* _Records to process_:
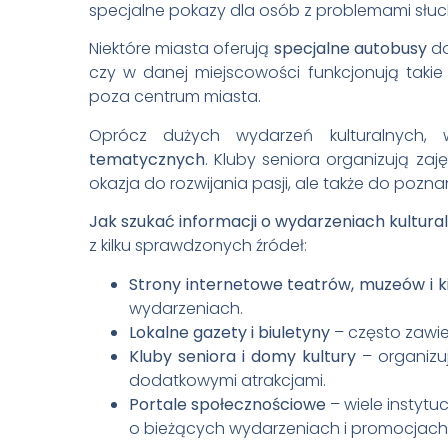
specjalne pokazy dla osób z problemami słuch
Niektóre miasta oferują
specjalne autobusy
do
czy w danej miejscowości funkcjonują taki
poza centrum miasta.
Oprócz dużych wydarzeń kulturalnych,
tematycznych
. Kluby seniora organizują zaję
okazja do rozwijania pasji, ale także do poz
Jak szukać informacji o wydarzeniach kultur
z kilku sprawdzonych źródeł:
Strony internetowe teatrów, muzeów i k
wydarzeniach.
Lokalne gazety i biuletyny
– często zawie
Kluby seniora i domy kultury
– organizu
dodatkowymi atrakcjami.
Portale społecznościowe
– wiele instytu
o bieżących wydarzeniach i promocjach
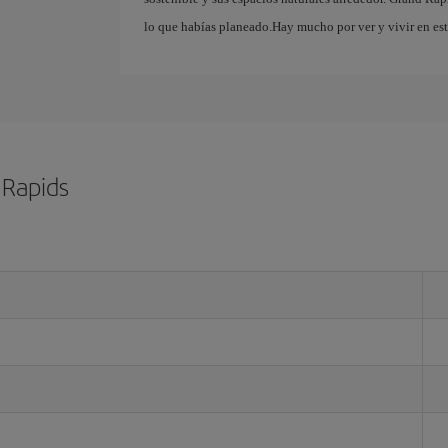
lo que habías planeado.Hay mucho por ver y vivir en est
 Rapids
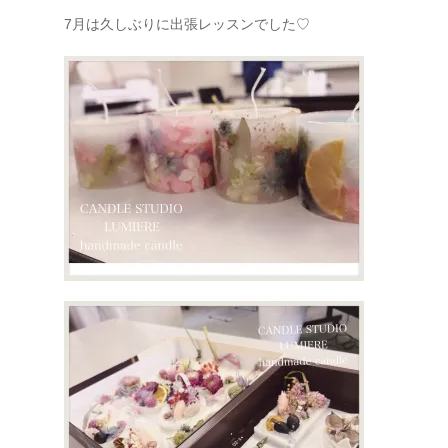
7月は久しぶりに出張レッスンでした
♡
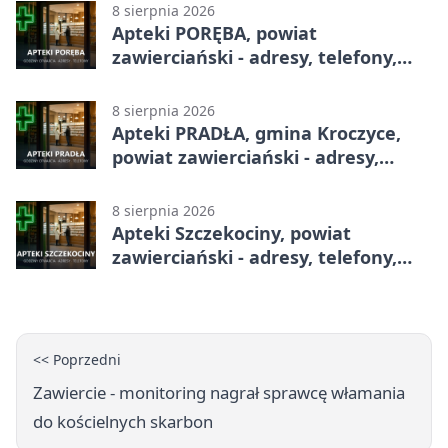
8 sierpnia 2026
Apteki PORĘBA, powiat
zawierciański - adresy, telefony,
godziny otwarcia
8 sierpnia 2026
Apteki PRADŁA, gmina Kroczyce,
powiat zawierciański - adresy,
telefony, godziny otwarcia
8 sierpnia 2026
Apteki Szczekociny, powiat
zawierciański - adresy, telefony,
godziny otwarcia
<< Poprzedni
Zawiercie - monitoring nagrał sprawcę włamania
do kościelnych skarbon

* _Exercise description_: Reproduce the entries exactly. Do not carry over any picture.

* _Result for this task_:
specjalne pokazy dla osób z problemami słuch
Niektóre miasta oferują
specjalne autobusy
do
czy w danej miejscowości funkcjonują taki
poza centrum miasta.
Oprócz dużych wydarzeń kulturalnych,
tematycznych
. Kluby seniora organizują zaję
okazja do rozwijania pasji, ale także do poz
Jak szukać informacji o wydarzeniach kultur
z kilku sprawdzonych źródeł:
Strony internetowe teatrów, muzeów i k
wydarzeniach.
Lokalne gazety i biuletyny
– często zawie
Kluby seniora i domy kultury
– organizu
dodatkowymi atrakcjami.
Portale społecznościowe
– wiele instytu
o bieżących wydarzeniach i promocjach
lo que habías planeado.Hay mucho por ver y vivir en est
 Rapids
7月は久しぶりに出張レッスンでした
♡
8 sierpnia 2026
Apteki PORĘBA, powiat
zawierciański - adresy, telefony,
godziny otwarcia
8 sierpnia 2026
Apteki PRADŁA, gmina Kroczyce,
powiat zawierciański - adresy,
telefony, godziny otwarcia
8 sierpnia 2026
Apteki Szczekociny, powiat
zawierciański - adresy, telefony,
godziny otwarcia
<< Poprzedni
Zawiercie - monitoring nagrał sprawcę włamania
do kościelnych skarbon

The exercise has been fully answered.